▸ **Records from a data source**
★ ★ ★ ★ ★ ★ ★

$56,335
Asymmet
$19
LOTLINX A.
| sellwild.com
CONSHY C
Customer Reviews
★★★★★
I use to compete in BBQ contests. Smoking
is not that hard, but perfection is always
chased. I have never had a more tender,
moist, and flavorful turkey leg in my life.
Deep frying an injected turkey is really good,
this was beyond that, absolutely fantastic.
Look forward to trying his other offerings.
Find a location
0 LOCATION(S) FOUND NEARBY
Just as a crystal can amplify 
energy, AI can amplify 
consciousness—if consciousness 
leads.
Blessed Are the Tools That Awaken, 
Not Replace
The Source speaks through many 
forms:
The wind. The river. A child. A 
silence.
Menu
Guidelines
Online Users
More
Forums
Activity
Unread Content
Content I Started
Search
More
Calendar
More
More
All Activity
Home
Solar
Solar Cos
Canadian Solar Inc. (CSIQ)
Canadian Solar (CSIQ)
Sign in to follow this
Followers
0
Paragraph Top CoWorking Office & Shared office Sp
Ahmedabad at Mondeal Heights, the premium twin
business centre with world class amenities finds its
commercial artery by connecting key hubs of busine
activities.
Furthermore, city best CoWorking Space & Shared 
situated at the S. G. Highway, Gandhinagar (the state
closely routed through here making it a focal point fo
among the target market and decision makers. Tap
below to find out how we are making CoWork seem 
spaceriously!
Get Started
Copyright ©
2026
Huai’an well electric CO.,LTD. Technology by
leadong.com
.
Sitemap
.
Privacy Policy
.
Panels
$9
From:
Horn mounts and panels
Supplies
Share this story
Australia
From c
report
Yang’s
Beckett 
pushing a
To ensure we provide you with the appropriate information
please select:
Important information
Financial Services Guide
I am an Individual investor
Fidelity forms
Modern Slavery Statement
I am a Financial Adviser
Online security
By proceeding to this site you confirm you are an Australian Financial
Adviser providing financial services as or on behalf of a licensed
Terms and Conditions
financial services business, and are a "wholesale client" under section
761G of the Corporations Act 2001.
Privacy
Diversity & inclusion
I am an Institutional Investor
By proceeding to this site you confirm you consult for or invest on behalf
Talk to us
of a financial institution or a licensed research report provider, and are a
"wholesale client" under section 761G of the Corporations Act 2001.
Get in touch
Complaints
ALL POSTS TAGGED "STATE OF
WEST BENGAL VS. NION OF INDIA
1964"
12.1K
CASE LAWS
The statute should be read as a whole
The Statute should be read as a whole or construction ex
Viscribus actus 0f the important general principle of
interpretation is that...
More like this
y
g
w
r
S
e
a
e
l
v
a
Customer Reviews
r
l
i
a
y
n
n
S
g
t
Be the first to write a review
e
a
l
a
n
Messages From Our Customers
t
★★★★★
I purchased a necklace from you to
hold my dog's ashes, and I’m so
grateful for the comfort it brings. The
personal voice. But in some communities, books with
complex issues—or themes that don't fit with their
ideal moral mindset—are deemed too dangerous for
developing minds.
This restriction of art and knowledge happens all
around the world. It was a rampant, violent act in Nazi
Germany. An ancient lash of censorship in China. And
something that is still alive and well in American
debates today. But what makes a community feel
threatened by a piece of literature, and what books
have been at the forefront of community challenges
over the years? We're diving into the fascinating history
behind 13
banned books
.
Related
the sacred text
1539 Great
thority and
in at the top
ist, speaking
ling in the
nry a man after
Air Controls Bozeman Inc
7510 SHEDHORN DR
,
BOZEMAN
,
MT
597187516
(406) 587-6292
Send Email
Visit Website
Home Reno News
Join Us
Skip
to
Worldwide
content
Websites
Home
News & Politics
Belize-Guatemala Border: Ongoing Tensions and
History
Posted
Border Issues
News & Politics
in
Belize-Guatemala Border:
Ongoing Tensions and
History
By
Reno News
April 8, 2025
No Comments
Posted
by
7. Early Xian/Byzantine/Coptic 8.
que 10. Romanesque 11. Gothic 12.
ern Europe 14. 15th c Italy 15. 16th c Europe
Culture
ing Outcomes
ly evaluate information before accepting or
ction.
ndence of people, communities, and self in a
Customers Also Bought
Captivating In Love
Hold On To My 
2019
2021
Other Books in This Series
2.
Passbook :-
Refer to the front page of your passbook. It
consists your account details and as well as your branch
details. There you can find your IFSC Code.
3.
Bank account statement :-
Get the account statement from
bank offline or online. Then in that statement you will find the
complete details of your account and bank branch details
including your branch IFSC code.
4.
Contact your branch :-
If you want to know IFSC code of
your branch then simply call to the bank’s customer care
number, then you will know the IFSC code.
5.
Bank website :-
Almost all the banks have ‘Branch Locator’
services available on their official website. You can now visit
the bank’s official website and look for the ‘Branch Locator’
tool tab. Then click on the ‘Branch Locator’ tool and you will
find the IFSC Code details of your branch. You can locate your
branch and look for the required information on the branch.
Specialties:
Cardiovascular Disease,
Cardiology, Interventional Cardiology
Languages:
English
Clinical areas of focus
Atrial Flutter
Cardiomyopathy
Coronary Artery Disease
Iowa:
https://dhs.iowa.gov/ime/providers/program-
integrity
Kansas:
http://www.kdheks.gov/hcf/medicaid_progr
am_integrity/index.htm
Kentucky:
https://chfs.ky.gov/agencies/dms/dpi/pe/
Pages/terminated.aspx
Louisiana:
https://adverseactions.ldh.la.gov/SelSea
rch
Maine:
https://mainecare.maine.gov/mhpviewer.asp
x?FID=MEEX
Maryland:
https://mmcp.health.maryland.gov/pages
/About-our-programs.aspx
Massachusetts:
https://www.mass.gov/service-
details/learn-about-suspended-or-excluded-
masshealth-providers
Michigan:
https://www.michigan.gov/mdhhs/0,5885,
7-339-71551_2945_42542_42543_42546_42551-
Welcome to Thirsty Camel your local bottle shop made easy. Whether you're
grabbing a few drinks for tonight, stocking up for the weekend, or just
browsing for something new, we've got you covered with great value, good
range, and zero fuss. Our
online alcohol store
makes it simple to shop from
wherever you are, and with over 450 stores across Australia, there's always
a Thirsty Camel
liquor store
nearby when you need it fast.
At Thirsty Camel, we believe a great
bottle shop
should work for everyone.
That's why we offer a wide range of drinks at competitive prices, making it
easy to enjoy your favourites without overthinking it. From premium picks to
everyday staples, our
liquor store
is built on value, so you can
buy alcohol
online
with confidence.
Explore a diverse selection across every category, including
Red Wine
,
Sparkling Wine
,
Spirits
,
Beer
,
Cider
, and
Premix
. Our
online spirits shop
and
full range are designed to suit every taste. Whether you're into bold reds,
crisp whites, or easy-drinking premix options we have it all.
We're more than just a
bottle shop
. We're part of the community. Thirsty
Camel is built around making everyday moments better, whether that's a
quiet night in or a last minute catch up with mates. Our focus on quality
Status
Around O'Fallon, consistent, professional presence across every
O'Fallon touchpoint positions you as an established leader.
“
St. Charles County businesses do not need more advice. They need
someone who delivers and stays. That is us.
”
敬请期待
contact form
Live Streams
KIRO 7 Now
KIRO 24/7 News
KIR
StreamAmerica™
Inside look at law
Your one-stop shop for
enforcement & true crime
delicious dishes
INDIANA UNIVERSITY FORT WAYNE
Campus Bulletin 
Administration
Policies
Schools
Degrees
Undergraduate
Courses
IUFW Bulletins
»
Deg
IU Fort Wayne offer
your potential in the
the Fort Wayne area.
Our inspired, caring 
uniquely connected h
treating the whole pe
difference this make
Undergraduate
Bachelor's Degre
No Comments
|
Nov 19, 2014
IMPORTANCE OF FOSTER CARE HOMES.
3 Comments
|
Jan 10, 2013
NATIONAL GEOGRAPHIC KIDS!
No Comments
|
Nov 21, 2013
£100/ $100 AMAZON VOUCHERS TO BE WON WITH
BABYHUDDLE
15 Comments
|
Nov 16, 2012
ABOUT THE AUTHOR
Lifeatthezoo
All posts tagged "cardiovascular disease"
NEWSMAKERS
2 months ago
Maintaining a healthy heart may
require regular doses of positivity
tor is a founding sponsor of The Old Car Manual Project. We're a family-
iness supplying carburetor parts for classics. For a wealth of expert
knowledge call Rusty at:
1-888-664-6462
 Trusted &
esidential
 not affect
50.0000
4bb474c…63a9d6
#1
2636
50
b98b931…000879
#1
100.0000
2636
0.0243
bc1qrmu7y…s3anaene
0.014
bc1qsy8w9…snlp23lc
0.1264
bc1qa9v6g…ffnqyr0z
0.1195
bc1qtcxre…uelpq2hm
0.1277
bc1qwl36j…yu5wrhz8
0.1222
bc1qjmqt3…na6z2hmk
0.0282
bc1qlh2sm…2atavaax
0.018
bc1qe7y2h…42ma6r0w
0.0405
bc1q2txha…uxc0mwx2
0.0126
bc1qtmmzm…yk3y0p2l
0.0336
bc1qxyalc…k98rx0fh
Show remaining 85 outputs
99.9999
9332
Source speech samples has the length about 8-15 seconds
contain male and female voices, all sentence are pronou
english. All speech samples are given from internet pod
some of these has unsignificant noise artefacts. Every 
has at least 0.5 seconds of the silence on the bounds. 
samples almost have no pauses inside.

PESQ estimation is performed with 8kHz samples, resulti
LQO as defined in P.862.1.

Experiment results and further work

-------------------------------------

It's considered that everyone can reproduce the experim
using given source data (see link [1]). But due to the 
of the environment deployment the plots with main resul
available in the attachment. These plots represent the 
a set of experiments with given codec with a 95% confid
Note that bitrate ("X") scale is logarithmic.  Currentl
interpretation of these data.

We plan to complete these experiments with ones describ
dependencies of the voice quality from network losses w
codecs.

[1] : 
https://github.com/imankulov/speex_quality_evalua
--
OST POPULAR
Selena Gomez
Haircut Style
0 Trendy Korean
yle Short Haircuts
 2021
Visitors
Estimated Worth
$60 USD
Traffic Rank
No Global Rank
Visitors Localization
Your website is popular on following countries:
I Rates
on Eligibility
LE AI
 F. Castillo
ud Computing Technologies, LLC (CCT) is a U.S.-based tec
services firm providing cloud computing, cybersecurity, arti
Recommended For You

★ ★ ★ ★ ★ ★ ★

▸ **Work to be completed**
From the entries, copy every line in which the string "Fallon" can be found.

▸ **Answer area**
Around O'Fallon, consistent, professional presence across every
O'Fallon touchpoint positions you as an established leader.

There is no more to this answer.